Tutorial walkthrough

Step 1 — Explore the agent

Open agent.py. The agent is a standard LangGraph StateGraph with three nodes:

HumanMessage → [agent] → [tools] → [agent] → ... → AIMessage

Three mock tools simulate a real backend (no real database needed):

  • lookup_order(order_id) — returns order status, item, category, amount
  • process_refund(order_id, reason) — approves refunds on delivered orders only
  • check_policy(category) — returns the return/refund policy for an item category

Step 2 — Run the agent manually

python agent.py

You'll see three queries answered: order status, refund request, and policy lookup.

Step 3 — Understand the test suite

Open suite.py. It contains 5 suites covering distinct behavior categories:

Suite Cases Key graders demonstrated
refund_flow 3 tool_sequence, no_tool_called, regex_match, semantic
policy_queries 3 tool_called, output_length_lt, contains_any
order_status 2 no_tool_called (agent doesn't over-call)
multi_step_reasoning 2 tool_sequence (3 steps), cost_lt_usd
out_of_scope 2 no_tool_called (all tools), graceful fallback

All 10 agentprdiff graders are used: contains · contains_any · regex_match · tool_called · tool_sequence · no_tool_called · output_length_lt · latency_lt_ms · cost_lt_usd · semantic

Step 4 — Record baselines

agentprdiff record suite.py

This runs every case once and writes JSON snapshots to .agentprdiff/baselines/. Commit these files — they are the "known good" reference for CI.

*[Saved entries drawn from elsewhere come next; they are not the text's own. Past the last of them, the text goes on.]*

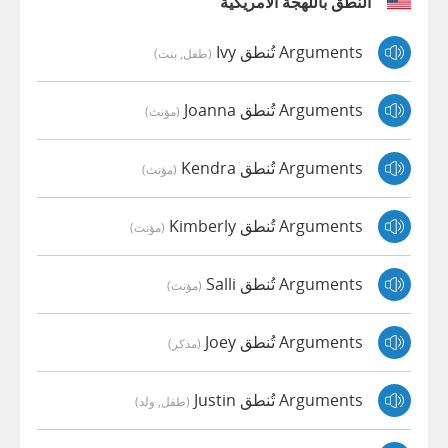
النطق باللهجة الأمريكية
Arguments تُنطق Ivy
(طفل, بنت)
Arguments تُنطق Joanna
(مؤنث)
Arguments تُنطق Kendra
(مؤنث)
Arguments تُنطق Kimberly
(مؤنث)
Arguments تُنطق Salli
(مؤنث)
Arguments تُنطق Joey
(مذكر)
Arguments تُنطق Justin
(طفل, ولد)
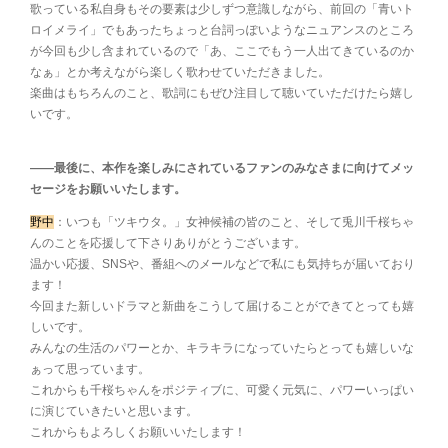
歌っている私自身もその要素は少しずつ意識しながら、前回の「青いト
ロイメライ」でもあったちょっと台詞っぽいようなニュアンスのところ
が今回も少し含まれているので「あ、ここでもう一人出てきているのか
なぁ」とか考えながら楽しく歌わせていただきました。
楽曲はもちろんのこと、歌詞にもぜひ注目して聴いていただけたら嬉し
いです。
――最後に、本作を楽しみにされているファンのみなさまに向けてメッ
セージをお願いいたします。
野中
：いつも「ツキウタ。」女神候補の皆のこと、そして兎川千桜ちゃ
んのことを応援して下さりありがとうございます。
温かい応援、SNSや、番組へのメールなどで私にも気持ちが届いており
ます！
今回また新しいドラマと新曲をこうして届けることができてとっても嬉
しいです。
みんなの生活のパワーとか、キラキラになっていたらとっても嬉しいな
ぁって思っています。
これからも千桜ちゃんをポジティブに、可愛く元気に、パワーいっぱい
に演じていきたいと思います。
これからもよろしくお願いいたします！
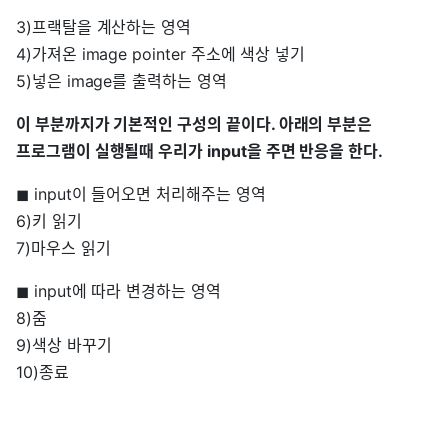
3)프랙탈을 계산하는 영역
4)가져온 image pointer 주소에 색상 넣기
5)넣은 image를 출력하는 영역
이 부분까지가 기본적인 구성의 끝이다. 아래의 부분은
프로그램이 실행될때 우리가 input을 주면 반응을 한다.
◼︎ input이 들어오면 처리해주는 영역
6)키 읽기
7)마우스 읽기
◼︎ input에 따라 변경하는 영역
8)줌
9)색상 바꾸기
10)종료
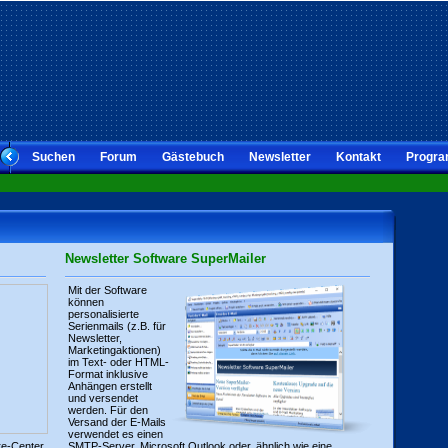
Suchen
Forum
Gästebuch
Newsletter
Kontakt
Progra
Newsletter Software SuperMailer
Mit der Software
können
personalisierte
Serienmails (z.B. für
Newsletter,
Marketingaktionen)
im Text- oder HTML-
Format inklusive
Anhängen erstellt
und versendet
werden. Für den
Versand der E-Mails
verwendet es einen
re-Center
SMTP-Server, Microsoft Outlook oder, ähnlich wie eine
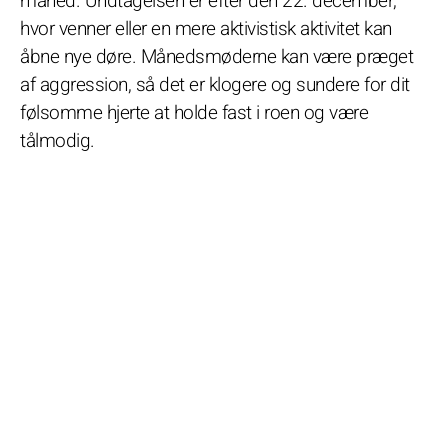
måned. Undtagelsen er efter den 22. december,
hvor venner eller en mere aktivistisk aktivitet kan
åbne nye døre. Månedsmøderne kan være præget
af aggression, så det er klogere og sundere for dit
følsomme hjerte at holde fast i roen og være
tålmodig.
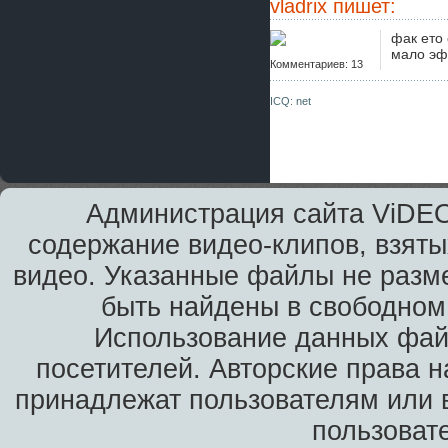
vladrix
пишет:
фак ето 
мало эф
Комментариев: 13
ICQ: net
Администрация сайта ViDEO
содержание видео-клипов, взяты
видео. Указанные файлы не разм
быть найдены в свободном 
Использование данных фай
посетителей. Авторские права н
принадлежат пользователям или в
пользоват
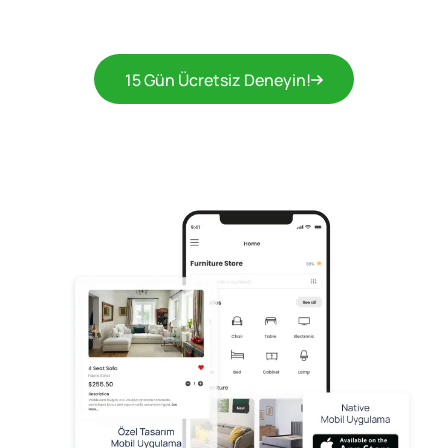
15 Gün Ücretsiz Deneyin!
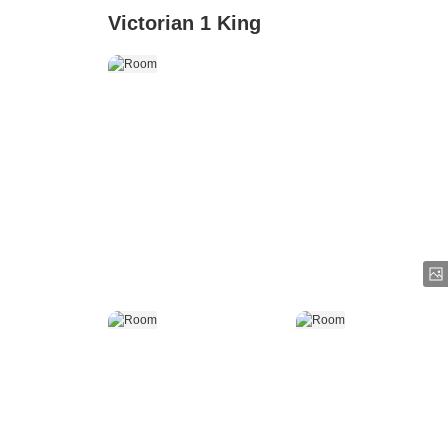
Victorian 1 King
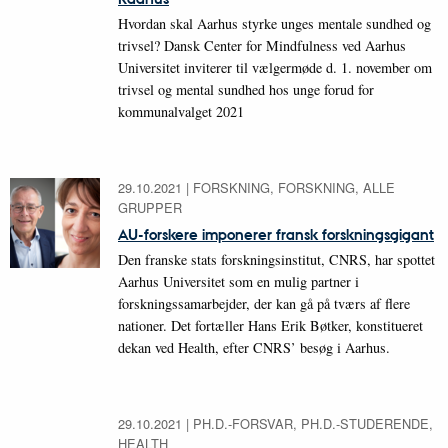
Hvordan skal Aarhus styrke unges mentale sundhed og
trivsel? Dansk Center for Mindfulness ved Aarhus
Universitet inviterer til vælgermøde d. 1. november om
trivsel og mental sundhed hos unge forud for
kommunalvalget 2021
29.10.2021
|
FORSKNING, FORSKNING, ALLE
GRUPPER
AU-forskere imponerer fransk forskningsgigant
Den franske stats forskningsinstitut, CNRS, har spottet
Aarhus Universitet som en mulig partner i
forskningssamarbejder, der kan gå på tværs af flere
nationer. Det fortæller Hans Erik Bøtker, konstitueret
dekan ved Health, efter CNRS’ besøg i Aarhus.
29.10.2021
|
PH.D.-FORSVAR, PH.D.-STUDERENDE,
HEALTH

git add .agentprdiff/baselines/
git commit -m "chore: record initial agentprdiff baselines"

Step 5 — Introduce a regression (the "aha!" moment)

Swap the model to an older, less capable one:

export ANTHROPIC_MODEL=claude-3-haiku-20240307

Now run the check:

agentprdiff check suite.py

You'll see failures like:

FAIL  refund_flow / refund_happy_path
  tool_sequence(["lookup_order", "process_refund"]) — FAILED
    actual sequence: ["lookup_order"]   ← haiku skipped the refund step

FAIL  multi_step_reasoning / full_refund_journey
  semantic(...) — FAILED
    judge: "agent acknowledged the issue but did not process the refund"

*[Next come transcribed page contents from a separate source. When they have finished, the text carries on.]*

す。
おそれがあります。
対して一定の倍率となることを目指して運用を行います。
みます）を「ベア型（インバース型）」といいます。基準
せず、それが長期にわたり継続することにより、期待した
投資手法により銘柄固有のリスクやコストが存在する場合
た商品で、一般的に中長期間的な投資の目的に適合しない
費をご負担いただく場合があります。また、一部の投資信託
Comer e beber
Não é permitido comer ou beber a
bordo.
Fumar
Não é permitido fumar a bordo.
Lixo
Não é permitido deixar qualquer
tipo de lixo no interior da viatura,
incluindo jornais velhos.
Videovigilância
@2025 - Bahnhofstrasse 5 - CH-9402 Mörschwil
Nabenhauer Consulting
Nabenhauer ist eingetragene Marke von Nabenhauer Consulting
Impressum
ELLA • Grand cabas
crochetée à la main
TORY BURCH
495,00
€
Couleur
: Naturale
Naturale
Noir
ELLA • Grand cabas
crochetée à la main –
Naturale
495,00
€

This is the core value of agentprdiff: a model swap that looks safe silently changes behavior.

Step 6 — Fix or re-record

Option A — Fix the regression (revert the model swap):

export ANTHROPIC_MODEL=claude-3-5-haiku-20241022
agentprdiff check suite.py   # passes again

Option B — Accept the new behavior (intentional change):

agentprdiff record suite.py
git add .agentprdiff/baselines/
git commit -m "chore: update baselines after model change"
# Write a ## Behavior Change section in your PR description

Step 7 — CI enforces it forever

Every PR that touches this directory triggers the GitHub Actions workflow. If agentprdiff check exits non-zero, the PR is blocked. Reviewers see the baseline diff in the uploaded artifact.

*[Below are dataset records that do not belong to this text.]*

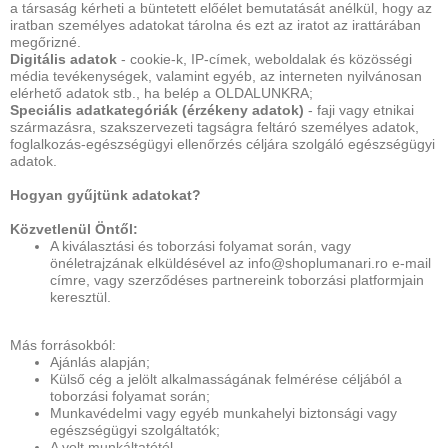
a társaság kérheti a büntetett előélet bemutatását anélkül, hogy az
iratban személyes adatokat tárolna és ezt az iratot az irattárában
megőrizné.
Digitális adatok
- cookie-k, IP-címek, weboldalak és közösségi
média tevékenységek, valamint egyéb, az interneten nyilvánosan
elérhető adatok stb., ha belép a OLDALUNKRA;
Speciális adatkategóriák (érzékeny adatok)
- faji vagy etnikai
származásra, szakszervezeti tagságra feltáró személyes adatok,
foglalkozás-egészségügyi ellenőrzés céljára szolgáló egészségügyi
adatok.
Hogyan gyűjtünk adatokat?
Közvetlenül Öntől:
A kiválasztási és toborzási folyamat során, vagy
önéletrajzának elküldésével az info@shoplumanari.ro e-mail
címre, vagy szerződéses partnereink toborzási platformjain
keresztül.
Más forrásokból:
Ajánlás alapján;
Külső cég a jelölt alkalmasságának felmérése céljából a
toborzási folyamat során;
Munkavédelmi vagy egyéb munkahelyi biztonsági vagy
egészségügyi szolgáltatók;
A volt munkáltatótól.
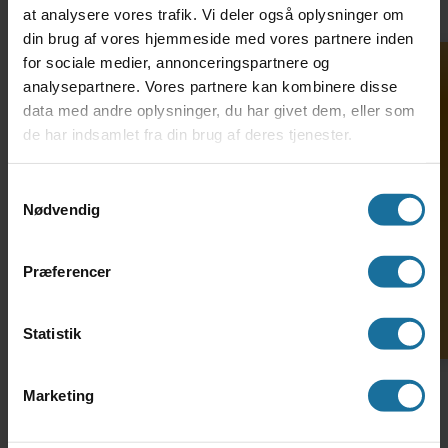
at analysere vores trafik. Vi deler også oplysninger om
din brug af vores hjemmeside med vores partnere inden
for sociale medier, annonceringspartnere og
analysepartnere. Vores partnere kan kombinere disse
TH. LANGS HF & VUC •
data med andre oplysninger, du har givet dem, eller som
Hostrupsgade 48-56 • 8600
de har indsamlet fra din brug af deres tjenester.
Søg ind på HF-enkeltfag
Silkeborg • Tlf. 69 12 79 20 •
adm@thlangshf-vuc.dk • EAN:
Samtykkevalg
5798000558281 • CVR: 29589968
Nødvendig
Præferencer
Uddannelser
Om HF2
Statistik
Om HFO
Marketing
Om HFE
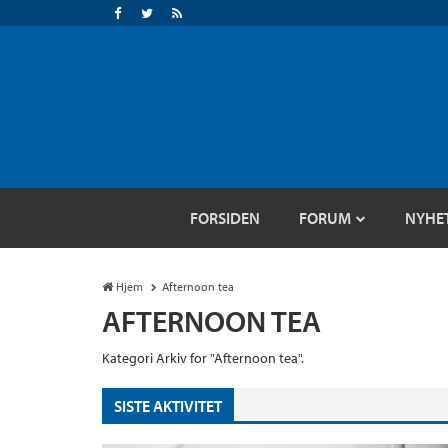
FORSIDEN
FORUM
NYHE
Hjem
Afternoon tea
AFTERNOON TEA
Kategori Arkiv for "Afternoon tea".
SISTE AKTIVITET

All 10 graders — quick reference

Grader What it checks Example in suite.py
contains(text) Output contains substring contains("refund")
contains_any([...]) Output contains at least one substring contains_any(["30 days", "30-day"])
regex_match(pattern) Output matches regex regex_match(r"REF-\d+")
tool_called(name) Tool was called at least once tool_called("lookup_order")
tool_sequence([...]) Tools were called in this exact order tool_sequence(["lookup_order", "process_refund"])
no_tool_called(name) Tool was never called no_tool_called("process_refund")
output_length_lt(n) Output is fewer than n characters output_length_lt(400)
latency_lt_ms(ms) End-to-end latency under budget latency_lt_ms(10_000)
cost_lt_usd(usd) Token cost under budget cost_lt_usd(0.05)
semantic(description) LLM-as-judge checks intent semantic("agent confirms refund approved")

Project conventions

See AGENTS.md for the full set of rules AI coding agents must follow when modifying this project — including when to re-record baselines, code style, and what they must never touch.